April 27–May 3, 2024

Lesson 5: “Faith Against All Odds”

COLLEEN TINKER |

Problems With This Lesson:

  • This lesson shows where Adventists get the idea that every promise in Scripture is for everyone. 
  • The Teachers Comments discuss how to be on God’s side in the great controversy; the cross is not mentioned.
  • The lesson emphasizes Adventism’s adherence to sola Scriptura but leaves out the verses emphasizing Christ’s propitiation from the context of Romans 3. 

This week’s lesson is based on chapters 7–11 of The Great Controversy. The background for this lesson is again the EGW renderings of the Reformation and the Reformers, and the major emphasis is basing one’s life on Scripture alone. 

The premise sounds good on the surface, but again, the invisible veil of Ellen White lies over the writers and the Adventist readers; if one doesn’t know Adventism’s dependence on EGW, it would be hard to find the problems in much of this lesson. Yet the Adventist commitment to tearing down the Catholic tradition of interpreting Scripture by the authority of the magisterium becomes increasingly obvious. 

At the same time, the Adventist blindness to what the Bible REALLY says, to their use of Scripture out of context, is hidden within the text. 

Is This Promise for Me?

Author Mark Finley uses a quotation from Ellen White’s The Ministry of Healing, p. 122, in Sunday’s lesson. He leads into it by asserting that the Reformers considered the Bible to be “the foundation…and the essence of their teaching.” He says, “They treasured every word.”

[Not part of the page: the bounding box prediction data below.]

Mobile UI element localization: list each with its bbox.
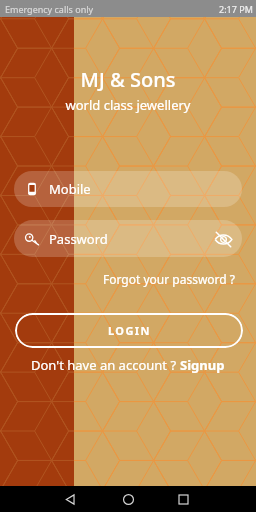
button[interactable]: LOGIN — [15, 313, 243, 348]
staticText: Password — [49, 230, 108, 248]
staticText: world class jewellery — [0, 96, 256, 114]
button[interactable]: Password — [14, 220, 242, 257]
staticText: Mobile — [49, 180, 91, 198]
button[interactable]: Back — [58, 487, 82, 511]
button[interactable]: Show password — [206, 222, 240, 256]
button[interactable]: Recent apps — [171, 487, 195, 511]
button[interactable]: Mobile — [14, 171, 242, 207]
staticText: 2:17 PM — [219, 3, 253, 15]
staticText: Emergency calls only — [5, 3, 94, 15]
button[interactable]: Forgot your password ? — [103, 271, 236, 287]
button[interactable]: Signup — [180, 356, 225, 374]
staticText: Don't have an account ? — [31, 356, 180, 374]
staticText: MJ & Sons — [0, 66, 256, 93]
button[interactable]: Home — [116, 487, 140, 511]
staticText: LOGIN — [108, 323, 151, 338]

After leading with this establishment of the Reformers’ complete confidence in Scripture, Finley quotes this from EGW:

“So with all the promises of God’s word. In them He is speaking to us individually, speaking as directly as if we could listen to His voice. It is in these promises that Christ communicates to us His grace and power. They are leaves from that tree which is ‘for the healing of the nations.’ Revelation 22:2. Received, assimilated, they are to be the strength of the character, the inspiration and sustenance of the life. Nothing else can have such healing power. Nothing besides can impart the courage and faith which give vital energy to the whole being.”—Ellen G. White,—The Ministry of Healing, p. 122.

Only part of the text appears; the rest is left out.